Published 3 Mar 2021 in physics.app-ph and physics.class-ph

Abstract: Traveling-wave modulation is a form of space-time modulation which has been shown to enable unique electromagnetic phenomena such as non-reciprocity, beam-steering, frequency conversion, and amplification. In practice, traveling-wave modulation is achieved by applying a staggered time-modulation signal to a spatially-discrete array of unit cells. Therefore, the capability to accurately simulate spatially-discrete traveling-wave modulated structures is critical to design. However, simulating these structures is challenging due to the complex space-time dependence of the constituent unit cells. In this paper, a field relation (referred to as the interpath relation) is derived for spatially-discrete traveling-wave modulated structures. The interpath relation reveals that the field within a single time-modulated unit cell (rather than an entire spatial period) is sufficient to determine the field solution throughout space.
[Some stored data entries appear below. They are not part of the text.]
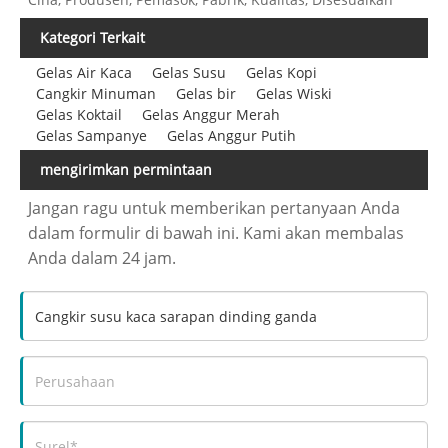
Kategori Terkait
Gelas Air Kaca
Gelas Susu
Gelas Kopi
Cangkir Minuman
Gelas bir
Gelas Wiski
Gelas Koktail
Gelas Anggur Merah
Gelas Sampanye
Gelas Anggur Putih
mengirimkan permintaan
Jangan ragu untuk memberikan pertanyaan Anda
dalam formulir di bawah ini. Kami akan membalas
Anda dalam 24 jam.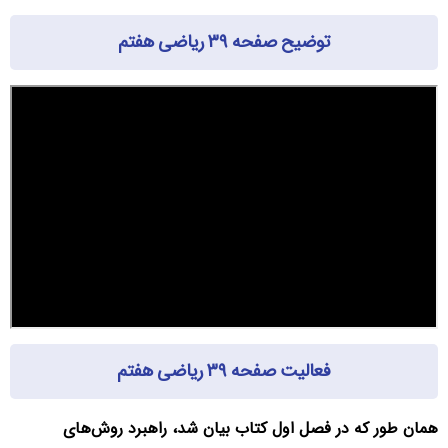
توضیح صفحه ۳۹ ریاضی هفتم
فعالیت صفحه ۳۹ ریاضی هفتم
همان طور که در فصل اول کتاب بیان شد، راهبرد روش‌های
It will be shown that the interpath relation can be incorporated into existing periodic method of moments solvers simply by modifying the source basis functions. As a result, the computational domain is reduced from an entire spatial period to a single time-modulated unit cell, dramatically reducing the number of unknowns. In the context of traveling-wave modulation, this enables researchers to efficiently simulate both complex structures with patterned unit cells in addition to continuous structures with infinitesimal unit cells.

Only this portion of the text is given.